Deux tables rondes pour évoquer le rôle de la chaleur fatale dans la ville de demain
Réunis sur le site de Blue Paper à l’occasion de cette rencontre à caractère de premier bilan d’étape et de projection vers l’avenir, les acteurs et parties prenantes du projet R-PAS ont pu évoquer les enjeux et perspectives de la chaleur de récupération à l’échelle locale. Les deux tables rondes ont permis un éclairage des opportunités que recèle cette énergie vertueuse, par l’intégration des sites industriels dans l’équation énergétique des villes et d’autre part, par les perspectives qu’elle offre aux sites industriels pour contribuer activement à la décarbonation de l’économie, tout en renforçant durablement leur compétitivité et leur résilience énergétique.

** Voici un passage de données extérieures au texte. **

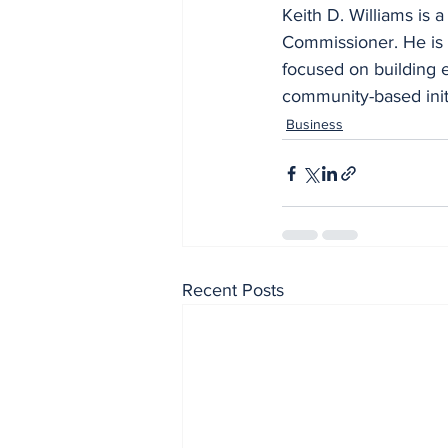
Keith D. Williams is
Commissioner. He is 
focused on building 
community-based initi
Business
Recent Posts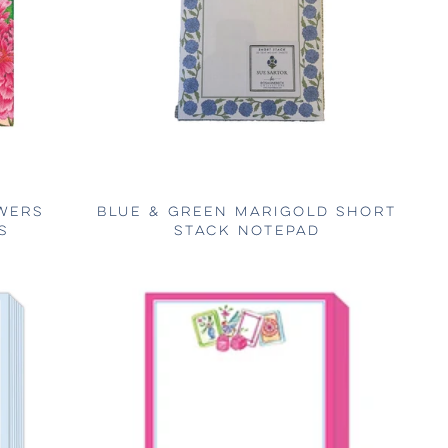
WERS
BLUE & GREEN MARIGOLD SHORT
S
STACK NOTEPAD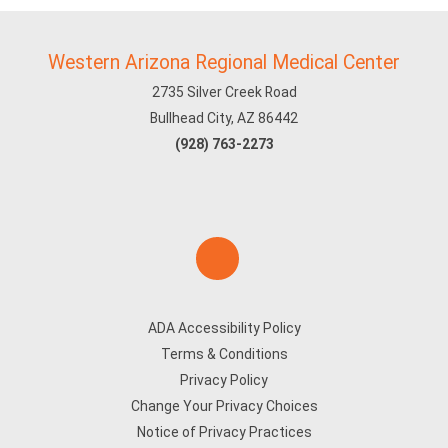
Western Arizona Regional Medical Center
2735 Silver Creek Road
Bullhead City, AZ 86442
(928) 763-2273
ADA Accessibility Policy
Terms & Conditions
Privacy Policy
Change Your Privacy Choices
Notice of Privacy Practices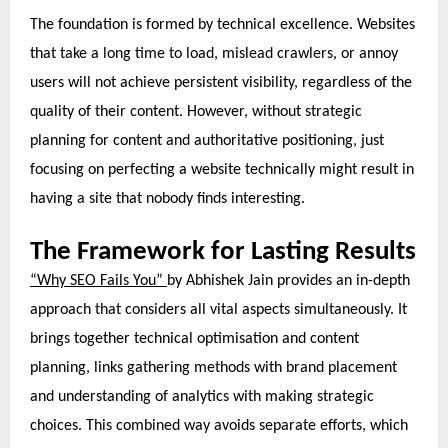
The foundation is formed by technical excellence. Websites
that take a long time to load, mislead crawlers, or annoy
users will not achieve persistent visibility, regardless of the
quality of their content. However, without strategic
planning for content and authoritative positioning, just
focusing on perfecting a website technically might result in
having a site that nobody finds interesting.
The Framework for Lasting Results
“Why SEO Fails You”
by Abhishek Jain provides an in-depth
approach that considers all vital aspects simultaneously. It
brings together technical optimisation and content
planning, links gathering methods with brand placement
and understanding of analytics with making strategic
choices. This combined way avoids separate efforts, which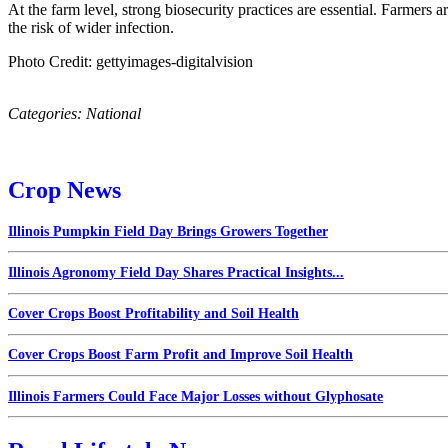
At the farm level, strong biosecurity practices are essential. Farmers a
the risk of wider infection.
Photo Credit: gettyimages-digitalvision
Categories:
National
Crop News
Illinois Pumpkin Field Day Brings Growers Together
Illinois Agronomy Field Day Shares Practical Insights...
Cover Crops Boost Profitability and Soil Health
Cover Crops Boost Farm Profit and Improve Soil Health
Illinois Farmers Could Face Major Losses without Glyphosate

La centaine d’invités présents ont ainsi pu assister à une heure d’échanges et de retours d’expérience, animés par Guillaume Kaufmann, Directeur d’Initiatives Durables. La première table ronde intitulée « L’industrie, atout durabilité de la ville » était portée par Jeanne Barseghian, Maire de Strasbourg, Pia Imbs, Présidente de l’Eurométropole de Strasbourg, Anne-Marie Jean, Présidente du Port Autonome de Strasbourg et Antoine Dubois, Président de R-GDS. Le second sujet a permis de conclure par un éclairage des enjeux techniques et industriels de la récupération de chaleur, avec les interventions de Magali Debatte, Directrice Régionale Grand-Est de la Banque des Territoires, Christophe Reif, Directeur Régional Délégué de l’ADEME, Hervé Lamorlette, Directeur de R-CUA, François Bru, Directeur de Blue Paper et Gilles Assens, Directeur du site Trédi Strasbourg.
La matinée s’est achevée sur un point d’orgue créatif avec le dévoilement d’une fresque signée Pisco Logik, dont la griffe est depuis longtemps familière aux amateurs de street-art à Strasbourg et au-delà…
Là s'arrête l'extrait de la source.